Could you write out the line containing "Segment every instance" and all the lines below it in the data, exactly, through the final one and nothing else?
*** Opening of DATASET RECORDS ***
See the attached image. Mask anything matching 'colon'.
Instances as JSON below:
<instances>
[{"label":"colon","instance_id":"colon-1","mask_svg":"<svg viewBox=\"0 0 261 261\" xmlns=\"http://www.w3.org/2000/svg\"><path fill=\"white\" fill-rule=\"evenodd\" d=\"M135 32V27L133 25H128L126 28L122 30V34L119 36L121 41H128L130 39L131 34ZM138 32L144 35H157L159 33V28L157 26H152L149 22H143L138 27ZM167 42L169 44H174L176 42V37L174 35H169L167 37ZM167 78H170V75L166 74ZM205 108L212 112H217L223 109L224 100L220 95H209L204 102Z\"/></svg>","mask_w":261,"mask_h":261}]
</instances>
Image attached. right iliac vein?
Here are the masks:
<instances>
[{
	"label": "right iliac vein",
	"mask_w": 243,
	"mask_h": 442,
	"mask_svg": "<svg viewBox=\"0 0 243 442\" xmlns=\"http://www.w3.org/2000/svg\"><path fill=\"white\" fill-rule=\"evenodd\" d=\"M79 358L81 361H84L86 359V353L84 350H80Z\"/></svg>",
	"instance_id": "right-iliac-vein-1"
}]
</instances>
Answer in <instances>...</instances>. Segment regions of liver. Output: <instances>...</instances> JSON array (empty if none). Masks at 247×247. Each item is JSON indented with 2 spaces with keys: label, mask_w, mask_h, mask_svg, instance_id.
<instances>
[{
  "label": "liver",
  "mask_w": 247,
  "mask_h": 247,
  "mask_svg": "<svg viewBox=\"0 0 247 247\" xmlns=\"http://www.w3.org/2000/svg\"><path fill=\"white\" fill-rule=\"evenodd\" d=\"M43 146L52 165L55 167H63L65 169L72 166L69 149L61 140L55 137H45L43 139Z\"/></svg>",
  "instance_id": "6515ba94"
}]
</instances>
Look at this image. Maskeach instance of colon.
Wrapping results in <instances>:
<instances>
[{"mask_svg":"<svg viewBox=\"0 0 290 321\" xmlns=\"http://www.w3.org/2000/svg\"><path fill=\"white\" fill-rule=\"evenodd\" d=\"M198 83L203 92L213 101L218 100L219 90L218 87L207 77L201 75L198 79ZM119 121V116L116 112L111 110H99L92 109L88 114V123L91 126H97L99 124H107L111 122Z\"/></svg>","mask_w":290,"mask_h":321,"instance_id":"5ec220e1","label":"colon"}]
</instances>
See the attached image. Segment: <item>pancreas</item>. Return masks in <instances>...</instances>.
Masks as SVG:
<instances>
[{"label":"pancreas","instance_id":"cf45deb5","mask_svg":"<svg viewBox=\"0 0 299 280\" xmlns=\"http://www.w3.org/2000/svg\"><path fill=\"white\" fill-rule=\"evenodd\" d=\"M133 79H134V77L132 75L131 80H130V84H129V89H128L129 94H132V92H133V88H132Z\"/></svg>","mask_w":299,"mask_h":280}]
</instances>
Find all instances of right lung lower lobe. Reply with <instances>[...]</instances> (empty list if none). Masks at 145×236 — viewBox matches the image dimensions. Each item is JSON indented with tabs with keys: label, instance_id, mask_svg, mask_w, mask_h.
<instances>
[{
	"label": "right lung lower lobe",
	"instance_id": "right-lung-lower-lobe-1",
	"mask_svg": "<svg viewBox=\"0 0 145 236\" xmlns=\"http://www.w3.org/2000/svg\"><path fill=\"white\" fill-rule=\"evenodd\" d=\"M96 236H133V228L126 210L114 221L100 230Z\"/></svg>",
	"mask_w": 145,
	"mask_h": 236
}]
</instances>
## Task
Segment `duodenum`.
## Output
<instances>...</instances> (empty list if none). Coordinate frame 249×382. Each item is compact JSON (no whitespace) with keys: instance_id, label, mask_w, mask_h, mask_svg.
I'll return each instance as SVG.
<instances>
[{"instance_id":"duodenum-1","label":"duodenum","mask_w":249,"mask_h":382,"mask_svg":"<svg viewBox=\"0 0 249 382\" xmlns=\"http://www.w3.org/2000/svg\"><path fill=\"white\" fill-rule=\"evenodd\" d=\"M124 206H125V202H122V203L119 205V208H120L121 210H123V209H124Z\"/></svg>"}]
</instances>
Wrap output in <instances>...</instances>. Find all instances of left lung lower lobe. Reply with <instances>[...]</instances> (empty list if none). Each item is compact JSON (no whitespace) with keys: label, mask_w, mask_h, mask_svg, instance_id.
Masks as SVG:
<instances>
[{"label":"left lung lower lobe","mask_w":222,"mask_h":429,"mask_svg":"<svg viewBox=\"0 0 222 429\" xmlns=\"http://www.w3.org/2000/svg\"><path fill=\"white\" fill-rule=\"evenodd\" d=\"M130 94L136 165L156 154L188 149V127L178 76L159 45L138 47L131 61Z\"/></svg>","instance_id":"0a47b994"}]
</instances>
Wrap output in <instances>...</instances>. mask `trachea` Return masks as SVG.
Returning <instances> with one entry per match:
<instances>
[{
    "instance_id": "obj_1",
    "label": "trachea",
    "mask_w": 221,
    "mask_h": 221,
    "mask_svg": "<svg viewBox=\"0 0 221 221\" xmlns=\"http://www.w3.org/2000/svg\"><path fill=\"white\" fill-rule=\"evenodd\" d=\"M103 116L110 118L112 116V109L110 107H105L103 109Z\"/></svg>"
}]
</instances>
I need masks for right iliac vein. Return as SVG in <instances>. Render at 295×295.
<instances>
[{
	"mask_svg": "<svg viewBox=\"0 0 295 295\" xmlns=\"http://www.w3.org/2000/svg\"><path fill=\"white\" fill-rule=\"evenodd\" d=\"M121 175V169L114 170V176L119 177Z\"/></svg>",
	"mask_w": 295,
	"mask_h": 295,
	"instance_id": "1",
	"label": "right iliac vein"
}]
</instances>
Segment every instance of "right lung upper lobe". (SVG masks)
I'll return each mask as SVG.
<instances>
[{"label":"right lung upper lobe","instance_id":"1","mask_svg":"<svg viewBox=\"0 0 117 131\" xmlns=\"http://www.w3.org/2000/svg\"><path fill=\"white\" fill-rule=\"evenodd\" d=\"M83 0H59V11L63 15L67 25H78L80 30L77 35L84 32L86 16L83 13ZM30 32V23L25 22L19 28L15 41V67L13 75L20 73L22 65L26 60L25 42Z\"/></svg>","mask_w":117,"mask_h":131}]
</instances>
*** Close of DATASET RECORDS ***
_TASK OUTPUT:_
Segment every instance of "right lung upper lobe". (SVG masks)
I'll return each mask as SVG.
<instances>
[{"label":"right lung upper lobe","instance_id":"1","mask_svg":"<svg viewBox=\"0 0 117 131\" xmlns=\"http://www.w3.org/2000/svg\"><path fill=\"white\" fill-rule=\"evenodd\" d=\"M83 0H59V11L63 15L67 25H78L80 30L77 35L84 32L86 16L83 13ZM30 32V23L25 22L19 28L15 41V67L13 75L20 73L22 65L26 60L25 42Z\"/></svg>","mask_w":117,"mask_h":131}]
</instances>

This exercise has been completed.